5 thoughts on “Microbenchmarking is hard: virtual machine edition”

  1. Denis says:

    I more than agree that writing a good (micro)benchmark is hard. And not only in Java, in C++ as well. Benchmarking a simplest function can become a hard problem when you face code alignment issues or other CPU architectural effects like caches, etc. Take a look at my recent post. https://dendibakh.github.io/blog/2018/01/18/Code_alignment_issues

    1. It is a cool post.

    2. Do you have RSS/Atom feed for your blog?

  2. Travis Downs says:

    Actually with JMH, I find it easier to write a micro-benchmark in Java. It solves most of the hard problems (within reason: if, for example, you allocate memory in your test you’ll always have significant variance), and offers you the tools at hand you need to sink results, measure latency, measure throughput, etc. You can have the tool annotate the generated assembly level for you with cycle counts, you can record performance counters, etc.

    The tool has definitely been written by experts and it shows.

    Other than that, I agree – any type of analysis of low-level performance in these higher level languages than run a in VM add a whole layer of complicating factors, on top of the ones that the OS and runtime already impose.

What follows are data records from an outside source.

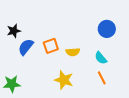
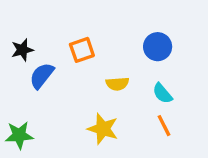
blue circle: (107, 29) -> (158, 47), moved
orange square: (51, 46) -> (82, 50), moved

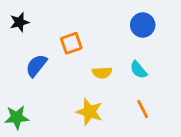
blue circle: (158, 47) -> (143, 25), moved
black star: (22, 50) -> (19, 22), moved
cyan semicircle: (162, 93) -> (138, 70), moved

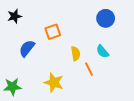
yellow semicircle: (102, 73) -> (76, 54), turned -96
orange line: (143, 109) -> (89, 69), moved
yellow star: (89, 112) -> (54, 83), moved

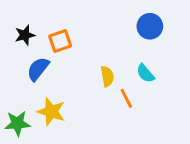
black star: (14, 16) -> (25, 35), moved
orange square: (53, 32) -> (60, 41), moved
yellow star: (54, 83) -> (51, 112), moved

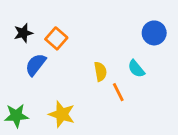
blue circle: (150, 26) -> (154, 33), moved
orange square: (60, 41) -> (56, 38), turned -30
yellow star: (51, 112) -> (62, 114), moved

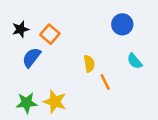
blue circle: (154, 33) -> (122, 24), moved
cyan semicircle: (136, 69) -> (135, 61), moved
green star: (16, 116) -> (27, 103), moved

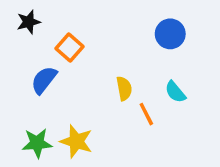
black star: (20, 29) -> (29, 22), moved
cyan semicircle: (135, 61) -> (175, 92), moved

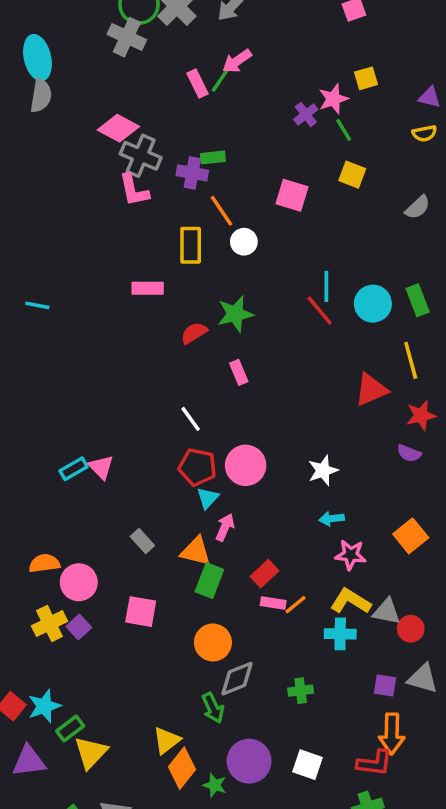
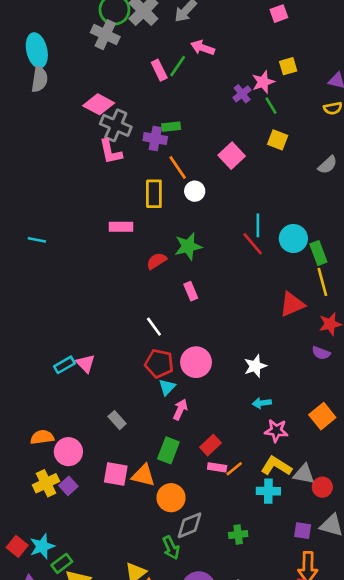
pink arrow: (237, 61) -> (203, 48), moved, turned 55
pink square: (292, 195) -> (232, 156), turned 30
green rectangle: (418, 300) -> (318, 253), moved
orange triangle: (196, 551) -> (143, 475), moved

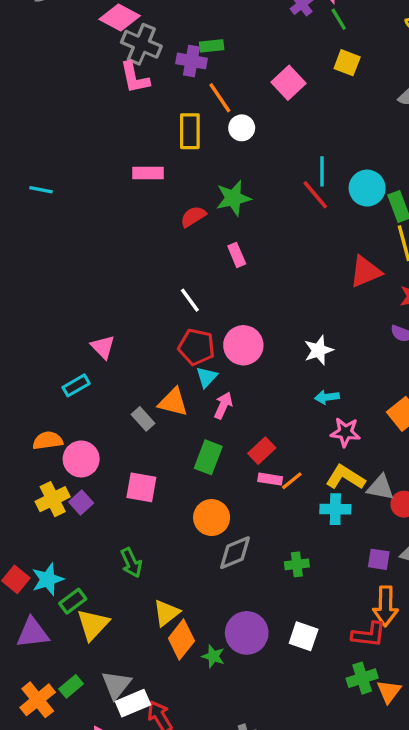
cyan rectangle: (64, 365) -> (76, 385), moved
orange triangle: (143, 475) -> (173, 402), moved
green arrow: (171, 548) -> (131, 563), moved

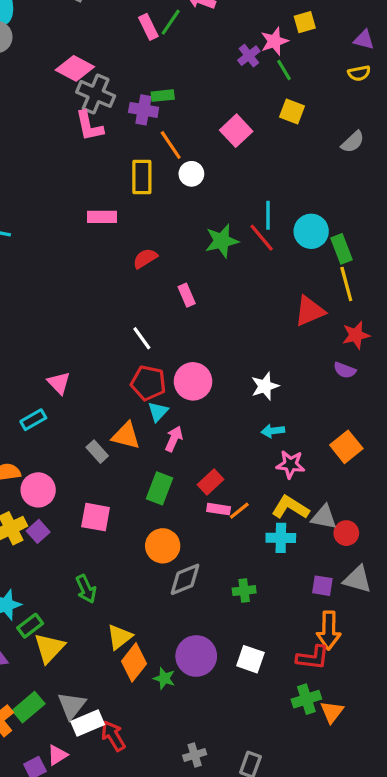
green star: (233, 198) -> (222, 241), moved
green rectangle: (71, 686) -> (29, 707), size x1.4

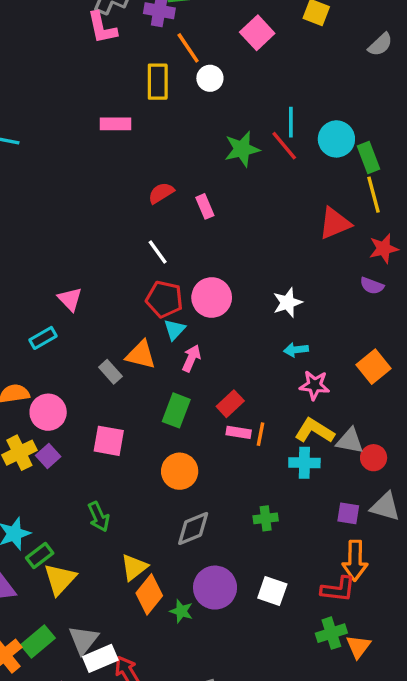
red semicircle: (145, 258) -> (161, 193), moved
orange line: (239, 511) -> (261, 434), turned -40
gray diamond: (185, 579) -> (193, 529), moved

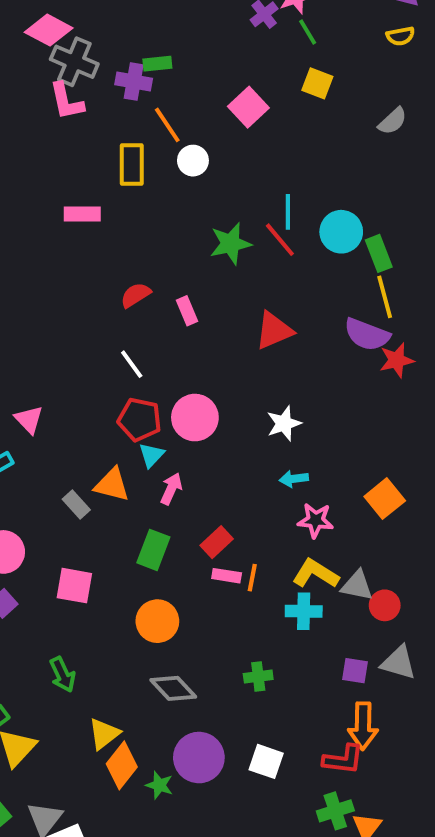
red triangle: (335, 223) -> (274, 331), moved
purple semicircle: (372, 286) -> (367, 335), moved, size x1.6
gray diamond: (193, 529) -> (173, 688), turned 69

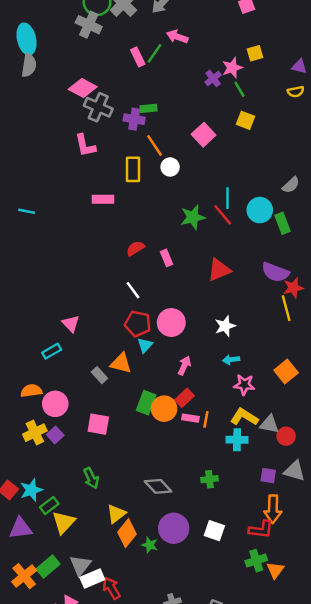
pink L-shape: (66, 101) -> (85, 145), moved
gray semicircle: (393, 121) -> (291, 185), moved
yellow line: (385, 297) -> (286, 308), moved
pink arrow: (171, 489) -> (184, 366), moved
orange circle: (157, 621) -> (164, 409), moved

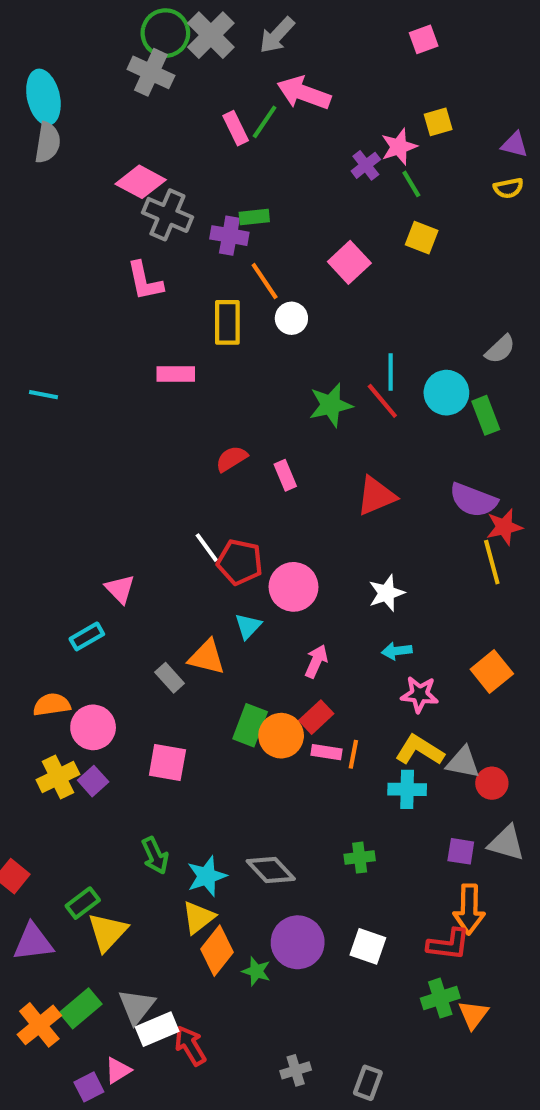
pink arrow: (177, 37) -> (304, 93), size x1.4
white line: (133, 290) -> (207, 548), moved
red pentagon: (138, 324) -> (240, 562), moved
cyan star: (31, 490) -> (207, 876), moved

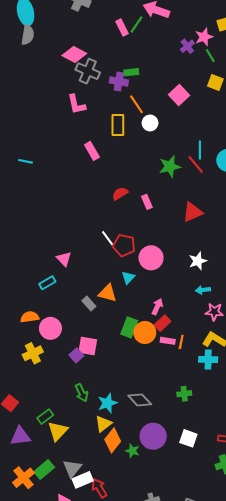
pink rectangle: (176, 374) -> (92, 151), turned 60
pink arrow: (316, 661) -> (157, 307), moved
purple square: (93, 781) -> (76, 355), moved

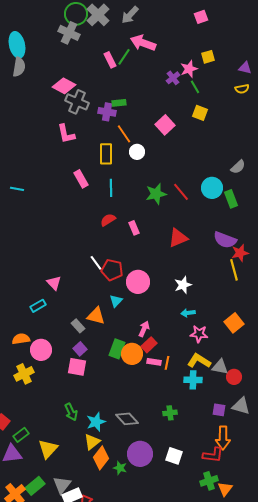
cyan line: (200, 150) -> (111, 188), moved
purple square: (76, 355) -> (80, 349), moved
green rectangle: (45, 417) -> (21, 435), moved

    That last point is important: some of these issues exist even for stuff written in C or C++: transparent hugepages, for example, is essentially a garbage collector running asynchronously in the OS, possibly changing your virtual to physical mapping at runtime, sometimes giving you huge pages, and sometimes not, etc. You can see big run-to-run variation due to this. Of course, once you know about it, you can control it. This stuff is getting more common, not less.

    1. I agree that JMH makes it easier to write benchmarks in Java. I think that all my Java benchmarks have relied on JMH for years now.